● **Provided information**:
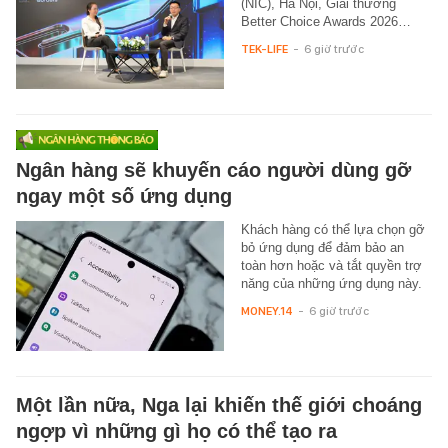
(NIC), Hà Nội, Giải thưởng
Better Choice Awards 2026…
TEK-LIFE
-
6 giờ trước
Ngân hàng sẽ khuyến cáo người dùng gỡ
ngay một số ứng dụng
Khách hàng có thể lựa chọn gỡ
bỏ ứng dụng để đảm bảo an
toàn hơn hoặc và tắt quyền trợ
năng của những ứng dụng này.
MONEY.14
-
6 giờ trước
Một lần nữa, Nga lại khiến thế giới choáng
ngợp vì những gì họ có thể tạo ra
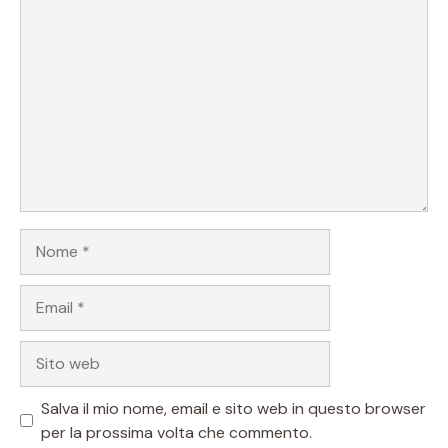
Commento
Nome
Email
Sito
web
Salva il mio nome, email e sito web in questo browser
per la prossima volta che commento.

● **Problem to solve**: Set down exactly the lines between the one with "Better Choice Awards 2026…" and the last line of the material above, both included, but none of the pictures.

● **Response**:
Better Choice Awards 2026…
TEK-LIFE
-
6 giờ trước
Ngân hàng sẽ khuyến cáo người dùng gỡ
ngay một số ứng dụng
Khách hàng có thể lựa chọn gỡ
bỏ ứng dụng để đảm bảo an
toàn hơn hoặc và tắt quyền trợ
năng của những ứng dụng này.
MONEY.14
-
6 giờ trước
Một lần nữa, Nga lại khiến thế giới choáng
ngợp vì những gì họ có thể tạo ra
Commento
Nome
Email
Sito
web
Salva il mio nome, email e sito web in questo browser
per la prossima volta che commento.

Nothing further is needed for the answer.